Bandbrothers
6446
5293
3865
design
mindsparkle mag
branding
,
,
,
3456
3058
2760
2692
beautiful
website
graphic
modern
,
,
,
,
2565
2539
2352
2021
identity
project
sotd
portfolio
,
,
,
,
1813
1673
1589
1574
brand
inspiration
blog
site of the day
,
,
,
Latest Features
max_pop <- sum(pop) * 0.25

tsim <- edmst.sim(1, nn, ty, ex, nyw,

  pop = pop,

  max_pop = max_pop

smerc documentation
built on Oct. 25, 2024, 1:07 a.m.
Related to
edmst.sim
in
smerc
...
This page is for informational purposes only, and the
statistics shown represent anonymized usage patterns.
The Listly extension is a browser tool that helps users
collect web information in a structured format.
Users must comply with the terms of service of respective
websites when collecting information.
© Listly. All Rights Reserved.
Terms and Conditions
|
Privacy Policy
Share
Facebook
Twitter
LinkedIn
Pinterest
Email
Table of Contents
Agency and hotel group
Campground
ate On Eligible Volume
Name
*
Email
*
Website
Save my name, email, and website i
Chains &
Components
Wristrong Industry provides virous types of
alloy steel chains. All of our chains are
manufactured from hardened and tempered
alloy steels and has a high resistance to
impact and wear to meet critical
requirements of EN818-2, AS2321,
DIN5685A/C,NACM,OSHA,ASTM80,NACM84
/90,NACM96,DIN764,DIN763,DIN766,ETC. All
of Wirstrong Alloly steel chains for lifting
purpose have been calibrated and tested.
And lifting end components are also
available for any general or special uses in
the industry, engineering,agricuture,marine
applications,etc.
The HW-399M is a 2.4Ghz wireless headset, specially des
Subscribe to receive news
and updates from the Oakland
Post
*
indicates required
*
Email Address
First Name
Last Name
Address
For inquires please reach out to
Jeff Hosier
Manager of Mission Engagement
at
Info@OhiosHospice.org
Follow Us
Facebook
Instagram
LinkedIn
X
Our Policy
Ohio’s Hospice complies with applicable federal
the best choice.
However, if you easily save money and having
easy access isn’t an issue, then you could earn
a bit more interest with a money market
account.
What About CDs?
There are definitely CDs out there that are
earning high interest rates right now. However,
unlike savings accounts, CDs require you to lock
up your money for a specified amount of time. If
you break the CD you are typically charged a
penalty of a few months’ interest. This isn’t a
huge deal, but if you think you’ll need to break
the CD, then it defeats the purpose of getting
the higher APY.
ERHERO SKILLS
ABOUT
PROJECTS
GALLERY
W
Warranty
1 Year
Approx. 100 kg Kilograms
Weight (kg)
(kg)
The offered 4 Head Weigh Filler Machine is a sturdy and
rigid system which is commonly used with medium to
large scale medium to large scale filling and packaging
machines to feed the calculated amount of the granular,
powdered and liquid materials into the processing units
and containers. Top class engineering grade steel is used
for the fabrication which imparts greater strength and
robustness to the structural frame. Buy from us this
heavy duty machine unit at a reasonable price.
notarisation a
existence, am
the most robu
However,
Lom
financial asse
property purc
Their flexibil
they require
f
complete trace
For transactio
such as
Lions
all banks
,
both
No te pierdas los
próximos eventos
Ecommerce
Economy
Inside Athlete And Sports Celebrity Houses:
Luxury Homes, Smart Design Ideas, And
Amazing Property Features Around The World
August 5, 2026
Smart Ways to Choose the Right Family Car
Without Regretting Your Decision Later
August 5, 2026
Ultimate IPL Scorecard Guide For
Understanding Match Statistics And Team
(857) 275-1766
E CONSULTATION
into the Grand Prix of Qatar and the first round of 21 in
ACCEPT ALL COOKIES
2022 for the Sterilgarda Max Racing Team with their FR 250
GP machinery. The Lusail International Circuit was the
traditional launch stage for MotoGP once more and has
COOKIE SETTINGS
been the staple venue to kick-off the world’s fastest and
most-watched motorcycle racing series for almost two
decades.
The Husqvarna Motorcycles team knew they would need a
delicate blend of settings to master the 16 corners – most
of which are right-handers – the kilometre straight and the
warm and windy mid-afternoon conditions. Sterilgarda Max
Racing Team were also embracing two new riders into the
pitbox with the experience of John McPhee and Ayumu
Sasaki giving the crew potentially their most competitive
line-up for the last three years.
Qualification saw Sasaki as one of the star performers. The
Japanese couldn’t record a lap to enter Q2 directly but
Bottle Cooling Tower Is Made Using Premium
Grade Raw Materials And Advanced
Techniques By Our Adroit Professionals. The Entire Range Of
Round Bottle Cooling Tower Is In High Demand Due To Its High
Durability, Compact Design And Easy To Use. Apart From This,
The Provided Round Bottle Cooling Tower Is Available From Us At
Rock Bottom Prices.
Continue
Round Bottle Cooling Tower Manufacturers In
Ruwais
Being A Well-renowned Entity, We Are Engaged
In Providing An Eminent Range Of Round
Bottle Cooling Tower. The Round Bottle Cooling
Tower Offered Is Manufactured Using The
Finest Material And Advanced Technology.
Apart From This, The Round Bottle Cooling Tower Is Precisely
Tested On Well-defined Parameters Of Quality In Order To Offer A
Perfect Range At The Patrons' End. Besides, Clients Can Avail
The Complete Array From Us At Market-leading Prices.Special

What to do: The exact lines of the material above starting at the one that contains "the best choice." and ending at the one that contains "unlike savings accounts, CDs" are what to retype; leave out everything else.

Task result:
the best choice.
However, if you easily save money and having
easy access isn’t an issue, then you could earn
a bit more interest with a money market
account.
What About CDs?
There are definitely CDs out there that are
earning high interest rates right now. However,
unlike savings accounts, CDs require you to lock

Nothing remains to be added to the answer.